O YouTube está tentando preencher a lacuna entre seu aplicativo infantil e o YouTube comum para ajudar pais de pré-adolescentes e adolescentes. A plataforma de vídeos anunciou na quarta-feira (24) que lançará uma nova experiência “supervisionada” em beta com recursos e configurações adicionais para regular os tipos de conteúdo que crianças mais velhas podem acessar na plataforma.

O conteúdo será restrito com base na seleção de uma das três categorias. “Explorar” apresentará vídeos adequados para crianças a partir de 9 anos, “Explorar mais” os colocará em uma categoria com vídeos para crianças a partir de 13 anos e “A maior parte do YouTube” mostrará a eles quase tudo, exceto conteúdos com restrição de idade e tópicos que podem ser sensíveis a quem não é adulto.

O YouTube afirma que usará uma mistura de aprendizado de máquina, revisão humana e contribuições de usuários para avaliar o conteúdo — um sistema que funcionou espetacularmente bem para o YouTube (contém ironia).
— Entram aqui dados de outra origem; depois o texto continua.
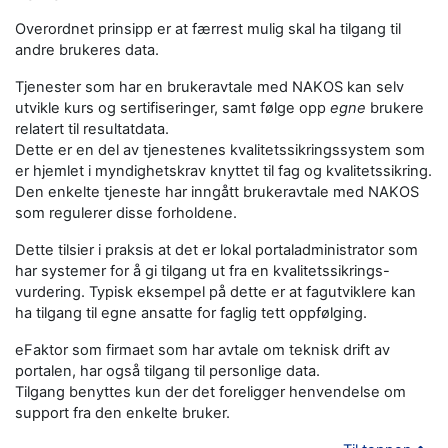
Overordnet prinsipp er at færrest mulig skal ha tilgang til
andre brukeres data.
Tjenester som har en brukeravtale med NAKOS kan selv
utvikle kurs og sertifiseringer, samt følge opp
egne
brukere
relatert til resultatdata.
Dette er en del av tjenestenes kvalitetssikringssystem som
er hjemlet i myndighetskrav knyttet til fag og kvalitetssikring.
Den enkelte tjeneste har inngått brukeravtale med NAKOS
som regulerer disse forholdene.
Dette tilsier i praksis at det er lokal portaladministrator som
har systemer for å gi tilgang ut fra en kvalitetssikrings-
vurdering. Typisk eksempel på dette er at fagutviklere kan
ha tilgang til egne ansatte for faglig tett oppfølging.
eFaktor som firmaet som har avtale om teknisk drift av
portalen, har også tilgang til personlige data.
Tilgang benyttes kun der det foreligger henvendelse om
support fra den enkelte bruker.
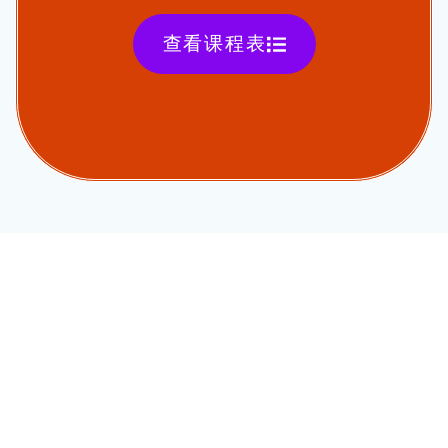
查看课程表
欢迎联系我们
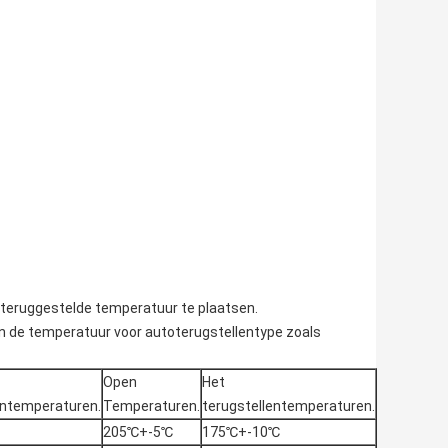
teruggestelde temperatuur te plaatsen.
n de temperatuur voor autoterugstellentype zoals
Open
Het
entemperaturen.
Temperaturen.
terugstellentemperaturen.
205℃+-5℃
175℃+-10℃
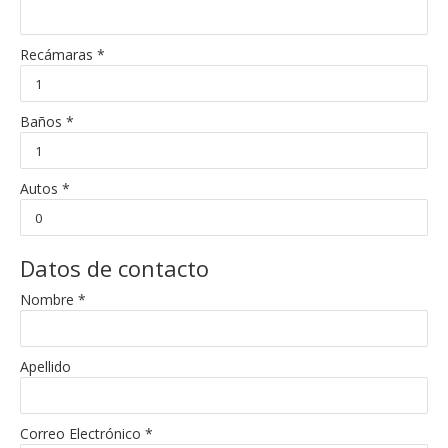
Recámaras *
Baños *
Autos *
Datos de contacto
Nombre *
Apellido
Correo Electrónico *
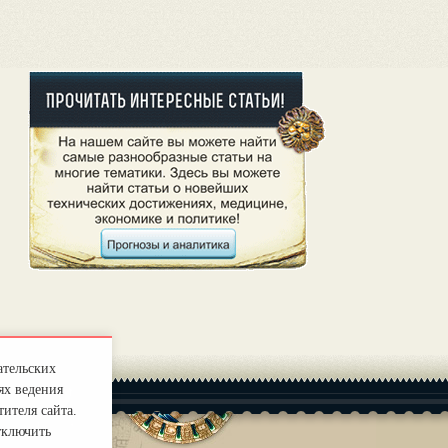
ательских
ях ведения
ителя сайта.
тключить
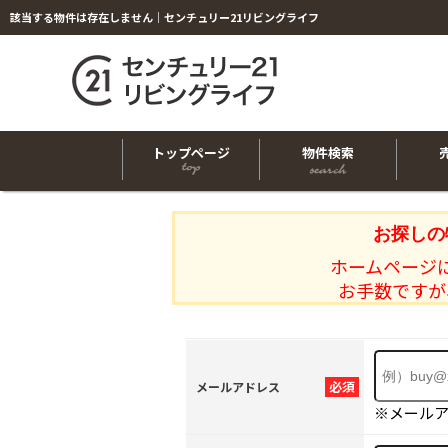
該当する物件は存在しません｜センチュリー21リビングライフ
トップページ
物件検索
お探しの
ホームページ
お手数ですが
必須
メールアドレス
※メール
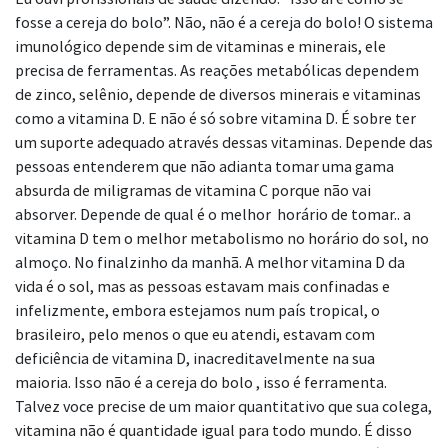
fosse a cereja do bolo”. Não, não é a cereja do bolo! O sistema
imunológico depende sim de vitaminas e minerais, ele
precisa de ferramentas. As reações metabólicas dependem
de zinco, selênio, depende de diversos minerais e vitaminas
como a vitamina D. E não é só sobre vitamina D. É sobre ter
um suporte adequado através dessas vitaminas. Depende das
pessoas entenderem que não adianta tomar uma gama
absurda de miligramas de vitamina C porque não vai
absorver. Depende de qual é o melhor horário de tomar.. a
vitamina D tem o melhor metabolismo no horário do sol, no
almoço. No finalzinho da manhã. A melhor vitamina D da
vida é o sol, mas as pessoas estavam mais confinadas e
infelizmente, embora estejamos num país tropical, o
brasileiro, pelo menos o que eu atendi, estavam com
deficiência de vitamina D, inacreditavelmente na sua
maioria. Isso não é a cereja do bolo , isso é ferramenta.
Talvez voce precise de um maior quantitativo que sua colega,
vitamina não é quantidade igual para todo mundo. É disso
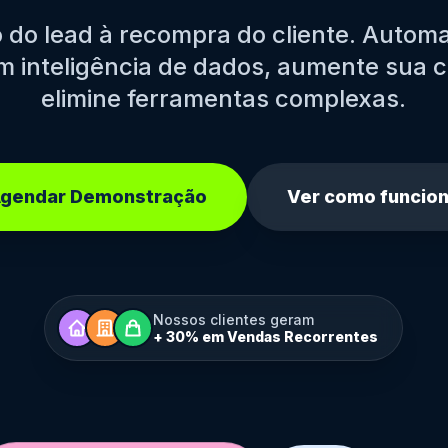
 do lead à recompra do cliente. Automa
m inteligência de dados, aumente sua 
elimine ferramentas complexas.
gendar Demonstração
Ver como funcio
Nossos clientes geram
+ 30% em Vendas Recorrentes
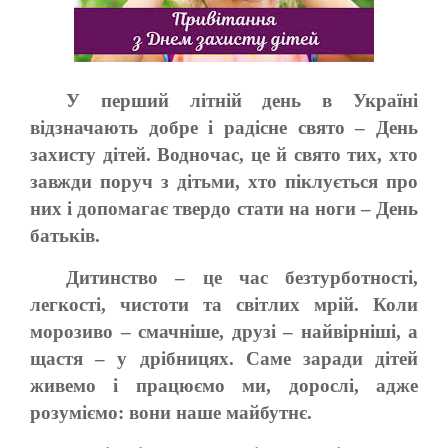
У перший літній день в Україні
відзначають добре і радісне свято – День
захисту дітей. Водночас, це й свято тих, хто
завжди поруч з дітьми, хто піклується про
них і допомагає твердо стати на ноги – День
батьків.
Дитинство – це час безтурботності,
легкості, чистоти та світлих мрій. Коли
морозиво – смачніше, друзі – найвірніші, а
щастя – у дрібницях. Саме заради дітей
живемо і працюємо ми, дорослі, адже
розуміємо: вони наше майбутнє.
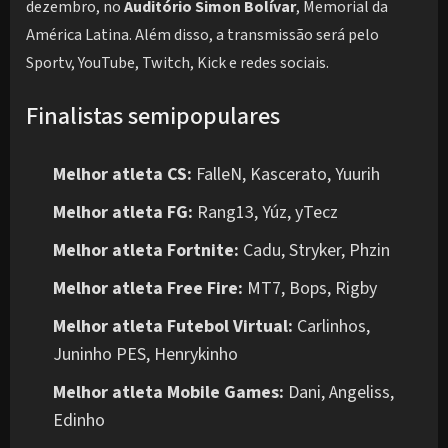
dezembro, no
Auditório Simon Bolívar
, Memorial da
América Latina. Além disso, a transmissão será pelo
Sportv, YouTube, Twitch, Kick e redes sociais.
Finalistas semipopulares
Melhor atleta CS:
FalleN, Kascerato, Yuurih
Melhor atleta FG:
Rang13, Yúz, yTecz
Melhor atleta Fortnite:
Cadu, Stryker, Phzin
Melhor atleta Free Fire:
MT7, Bops, Rigby
Melhor atleta Futebol Virtual:
Carlinhos,
Juninho PES, Henrykinho
Melhor atleta Mobile Games:
Dani, Angeliss,
Edinho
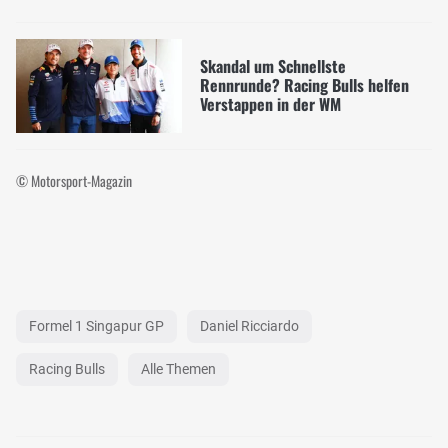
Skandal um Schnellste
Rennrunde? Racing Bulls helfen
Verstappen in der WM
© Motorsport-Magazin
Formel 1 Singapur GP
Daniel Ricciardo
Racing Bulls
Alle Themen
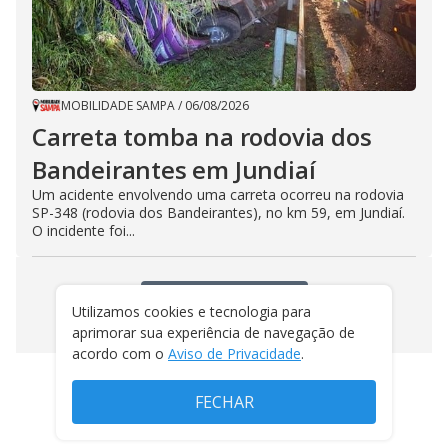
MOBILIDADE SAMPA
/
06/08/2026
Carreta tomba na rodovia dos
Bandeirantes em Jundiaí
Um acidente envolvendo uma carreta ocorreu na rodovia
SP-348 (rodovia dos Bandeirantes), no km 59, em Jundiaí.
O incidente foi...
VEJA MAIS NOTÍCIAS
Utilizamos cookies e tecnologia para
aprimorar sua experiência de navegação de
acordo com o
Aviso de Privacidade
.
FECHAR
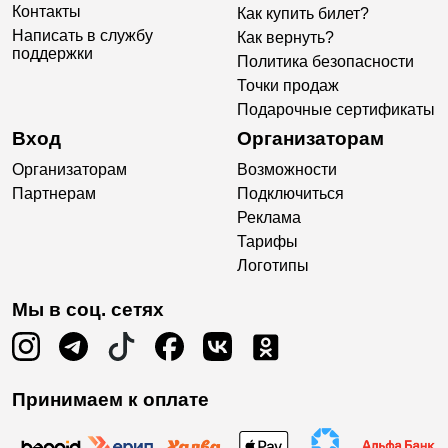
Контакты
Как купить билет?
Написать в службу
Как вернуть?
поддержки
Политика безопасности
Точки продаж
Подарочные сертификаты
Вход
Организаторам
Организаторам
Возможности
Партнерам
Подключиться
Реклама
Тарифы
Логотипы
Мы в соц. сетях
Принимаем к оплате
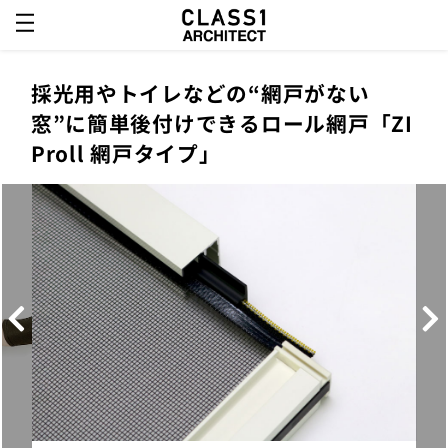
採光用やトイレなどの“網戸がない
窓”に簡単後付けできるロール網戸「ZI
Proll 網戸タイプ」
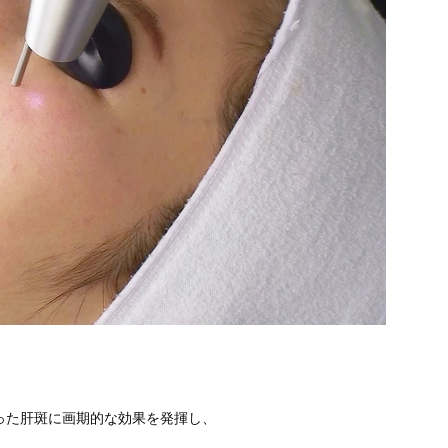
った肝斑に画期的な効果を発揮し、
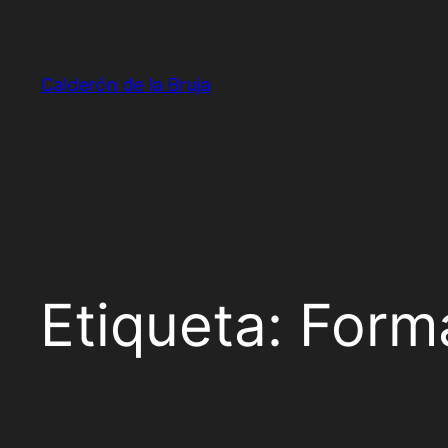
Saltar
al
contenido
Calderón de la Bruja
Etiqueta:
Form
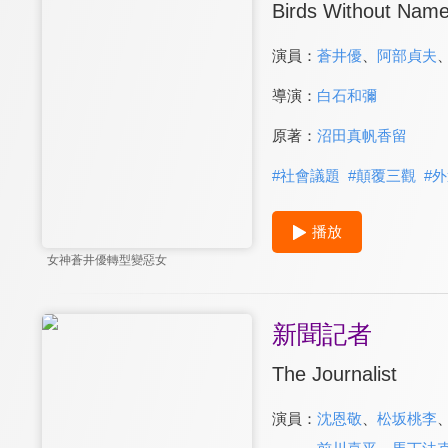
Birds Without Nam
演員：
蒼井優
、
阿部貞夫
導演：
白石和彌
原著：
沼田真帆香留
#
社會議題
#
顛覆三觀
#
外
播放
女神蒼井優轉型變惡女
新聞記者
The Journalist
演員：
沈恩敬
、
松坂桃李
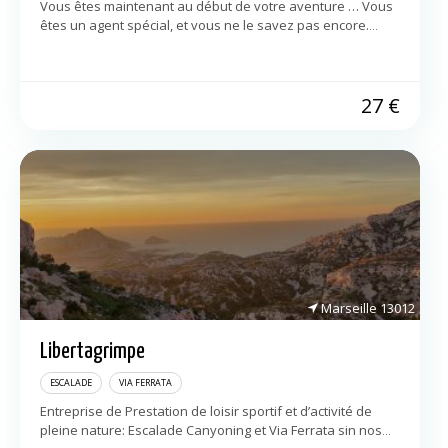
Vous êtes maintenant au début de votre aventure … Vous
êtes un agent spécial, et vous ne le savez pas encore.
Aujourd’hui, votre centre d’entrainement Koezio met à
votre disposition […]
27
€
Marseille
13012
Libertagrimpe
ESCALADE
VIA FERRATA
Entreprise de Prestation de loisir sportif et d’activité de
pleine nature: Escalade Canyoning et Via Ferrata sin nos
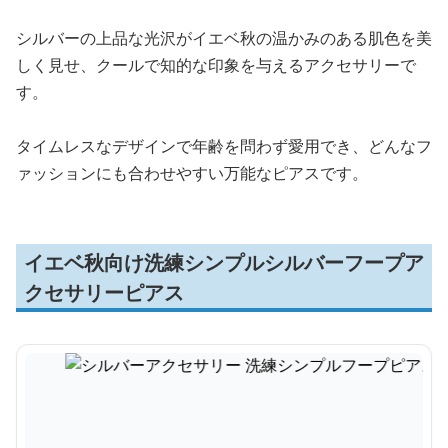
シルバーの上品な光沢がイエベ秋の温かみのある肌色を美
しく見せ、クールで知的な印象を与えるアクセサリーで
す。
タイムレスなデザインで年齢を問わず愛用でき、どんなフ
ァッションにも合わせやすい万能なピアスです。
イエベ秋向け洗練シンプルシルバーフープア
クセサリーピアス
A plataforma, porém, já sabe que vai dar ruim: no post de anúncio, ela avisa que “nossos sistemas cometerão erros e continuarão a evoluir com o tempo”.

Obviamente, qualquer ferramenta que tente filtrar conteúdo impróprio no YouTube é bem-vinda e necessária. Mas os responsáveis ​​não podem confiar apenas no aplicativo para assumir o controle e guiar a experiência de seus filhos. Vimos o que aconteceu no aplicativo infantil dedicado do YouTube — e passou bem longe de ser bom.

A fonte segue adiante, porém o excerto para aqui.